Reading the Boston Globe’s take down of Theo Epstein and Terry Francona this morning gave me a horrible sense of deja vu. The name on the article may have been Bob Hohler, but he only wrote that article in the sense that he literally typed the text up on his computer. The words and the substance of the piece was clearly the work of some fairly significant players in the Red Sox hierarchy.

While the specifics might be different, I feel an unsaid agreement (as well as a lot of trust) has been broken here just as when Fred Wilpon decided to throw most of the Mets organization under the bus in his New Yorker profile. I wrote at the time that behaviour like this is an utter neglect of duty on behalf of ownership; whose primary responsibility in dealing with the press should be to protect the reputation and standing of the organization. I think a similar neglect has taken place here.

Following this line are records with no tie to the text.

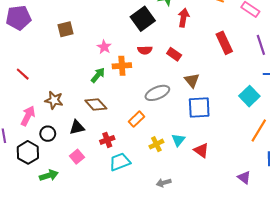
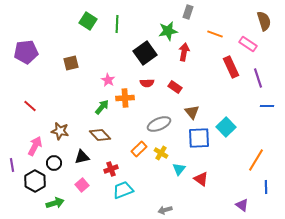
red rectangle: (224, 43) -> (231, 67), moved
cyan square: (249, 96) -> (226, 127), moved
yellow cross: (156, 144) -> (161, 153), moved, turned -32

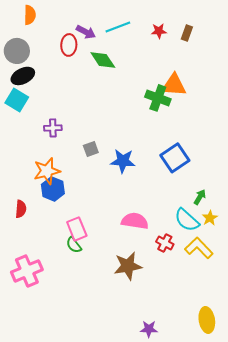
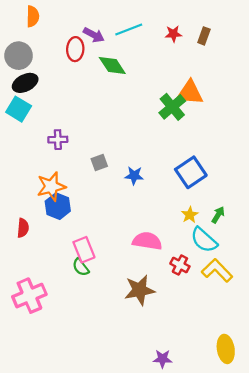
green cross: (158, 98) -> (172, 107), turned 30
blue star: (123, 161) -> (134, 176), size x0.7
yellow star: (210, 218) -> (190, 215), moved

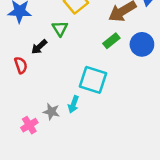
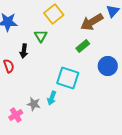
blue circle: (142, 44) -> (108, 66), moved
black arrow: (39, 47) -> (24, 51), turned -40

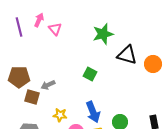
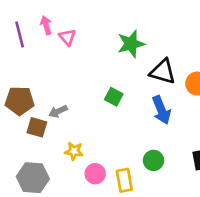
pink arrow: (39, 20) -> (46, 25), turned -40
blue arrow: (93, 112) -> (161, 110), moved

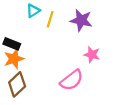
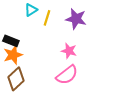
pink star: (92, 54) -> (69, 51), moved

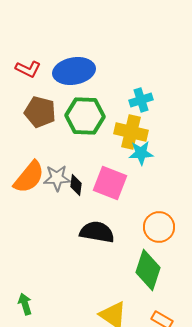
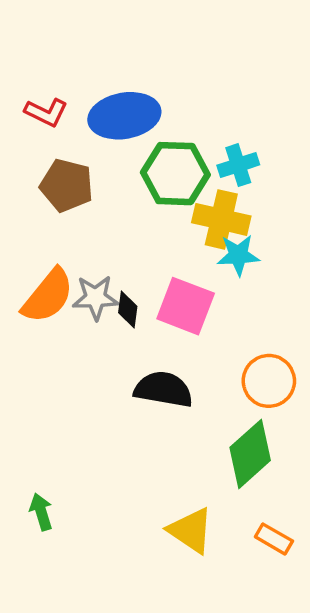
green hexagon: (85, 116) -> (175, 174), moved
green diamond: (148, 270) -> (250, 454), turned 30

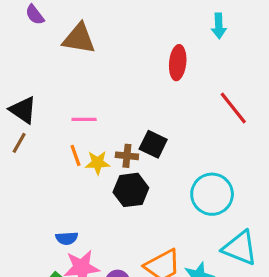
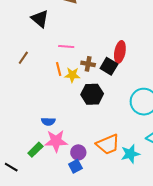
red ellipse: (178, 63) -> (120, 52), moved
black triangle: (23, 110) -> (40, 19), moved
brown cross: (127, 156) -> (88, 64), moved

I have some issues with what the Globe has done here. Clearly some people in the paper weren’t particularly fond of the departing regime but I respect a newspaper’s right to report a story/piece of gossip if they want to. No, my real issues is with the weaselly behaviour of the ‘unnamed sources’. We see it everyday, unnamed scouts saying a pitcher’s slider looked good last night or front office sources saying their team is looking for a bench bat. That’s fine,I get the value of that for everyone involved and the anonymity doesn’t do any harm.

On this occasion, it comes across as nothing more or less than a hit job on two departing employees. There’s no need to throw innuendo about prescription drugs at someone in this situation, particularly at someone who, while he may have had differences with people behind the scenes, always represented the organization and its players with grace and humour in public despite ample opportunity to take a different tact.

I appreciate that the situation within the Red Sox needs to be examined to work out what’s gone wrong, but this is absolutely not the way to do it. For my money it just makes whatever problems there may have been bigger as well as giving the impression that responsibility for the dysfunction spread much further than the Tito and Theo.

Whoever was responsible for spoon feeding the Globe all this information already got their wish when both men left the team. Why they felt they need to stick the boot in in quite this manner as they were leaving I have no idea. Also, in the medium to long term, if you’re a candidate for some sort of managerial, coaching or front office role with the team, doesn’t stuff like this at least give you some pause? Good on Curt Schilling and Dustin Pedroia for calling out the people responsible. You got what you wanted, isn’t that enough?

One Response to “The High Road”

  1. Nick Kapur says:

    Well said, Joe! I wholeheartedly agree.